[cyberax]

This is straightforward illegal monopoly nightmare fuel right here. Apple passkeys are going to be locked-in into their infrastructure, with no possibility to easily switch devices.

This doesn't have to be true, there are third-party password managers with Passkeys support (e.g. BitWarden), but they are not going to be able to access Passwords. It's specifically locked to only browser applications, Apple will not provide entitlement to access the keychain for any other app.

[fiddlerwoaroof]

This isn’t true as far as I can tell: when you create a passkey on iOS, the first screen prompts for which app to use to create the passkey and LastPass, at least, implements the necessary APIs

[cyberax]

Most users will not have them installed. And once you start using iCloud for them, migrating passkeys out of it is impossible.

You can't just install 1Password later and click "Import Passkeys".

[fiddlerwoaroof]

Maybe not, but you can install 1Password later, go to the account with the iCloud passkey and use it once, then use 1Password to generate a new passkey for that account. This flow is also generally better than trying to port keys between accounts, which adds a lot of security concerns.

[cyberax]

Once you have hundreds of accounts? Yeah, sure.

[aeontech]

I might not understand the tech as well as you do, but does BitWarden have rights to read 1Password vault, or 1Password have rights to read the Lastpass vault?

Generally I thought with passkeys, the logic is that you provision one passkey per app you want to have access to a service?

Ie, I can provision a separate passkey for GitHub, for instance, both in 1Password, and in Keychain if I like, and sign in to the service with either one?

Or am I missing something?

[stouset]

You aren’t missing anything.

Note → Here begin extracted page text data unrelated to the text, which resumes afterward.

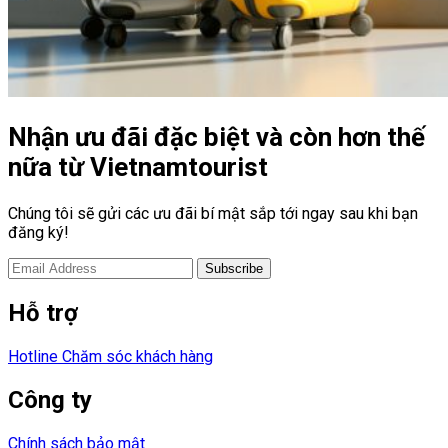
Nhận ưu đãi đặc biệt và còn hơn thế
nữa từ Vietnamtourist
Chúng tôi sẽ gửi các ưu đãi bí mật sắp tới ngay sau khi bạn
đăng ký!
Hỗ trợ
Hotline Chăm sóc khách hàng
Công ty
Chính sách bảo mật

This is exactly what you do, and it’s not even hard.

[cyberax]

BitWarden technically can read the 1Password vault on macOS, though not on iOS. Unless 1Password developer agrees to the collaboration. This is kinda expected, given the crazy locked-down iOS.

However, Apple does not provide entitlements to read iCloud Keychain even on macOS: https://developer.apple.com/documentation/bundleresources/en...

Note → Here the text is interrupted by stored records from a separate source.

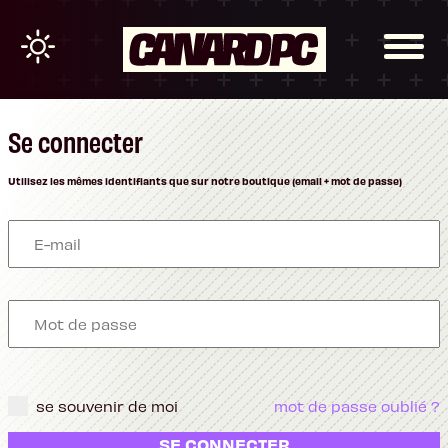
Se connecter
Utilisez les mêmes identifiants que sur notre boutique (email + mot de passe)
se souvenir de moi
mot de passe oublié ?
SE CONNECTER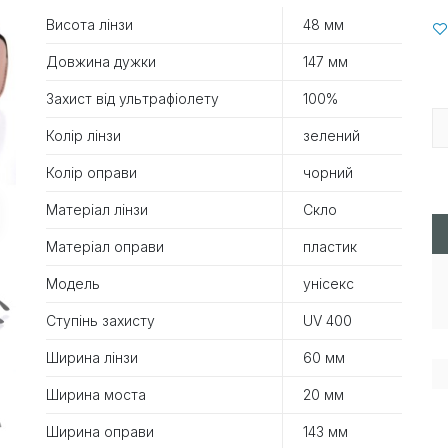
Висота лінзи
48 мм
Довжина дужки
147 мм
Захист від ультрафіолету
100%
Колір лінзи
зелений
Колір оправи
чорний
Матеріал лінзи
Скло
Матеріал оправи
пластик
Модель
унісекс
Ступінь захисту
UV 400
Ширина лінзи
60 мм
Ширина моста
20 мм
Ширина оправи
143 мм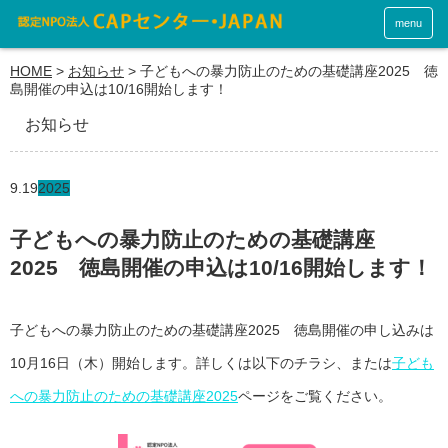
menu
HOME
>
お知らせ
>
子どもへの暴力防止のための基礎講座2025 徳
島開催の申込は10/16開始します！
お知らせ
9.19
2025
子どもへの暴力防止のための基礎講座
2025 徳島開催の申込は10/16開始します！
子どもへの暴力防止のための基礎講座2025 徳島開催の申し込みは
10月16日（木）開始します。詳しくは以下のチラシ、または
子ども
への暴力防止のための基礎講座2025
ページをご覧ください。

I don't believe there are easy legitimate ways to work around it. Disabling SIP (System Integrity Protection) will render passkeys inaccessible, though I'm not sure about that.

> Generally I thought with passkeys, the logic is that you provision one passkey per app you want to have access to a service?

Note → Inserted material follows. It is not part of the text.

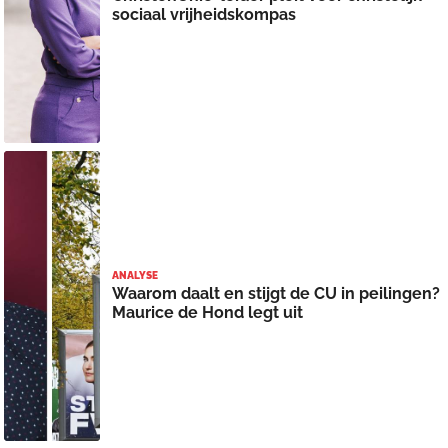
sociaal vrijheidskompas
ANALYSE
Waarom daalt en stijgt de CU in peilingen?
Maurice de Hond legt uit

Passkey is basically a private key that is specific for a given site. Nothing more, nothing less. So you will have separate passkeys for Hacker News, Slashdot, Reddit, eBay, etc. They will be stored in iCloud Keychain and synchronized across devices.

Apple is not going to provide easy ways to bulk-export all this data if you want to migrate to Windows. Or maybe even to switch a browser.

If you use an alternative password manager like BitWarden, your ability to export passkeys will depend on its implementation.

[lolinder]

Did you actually watch the video? OP's title is essentially made up and doesn't accurately describe the contents at all.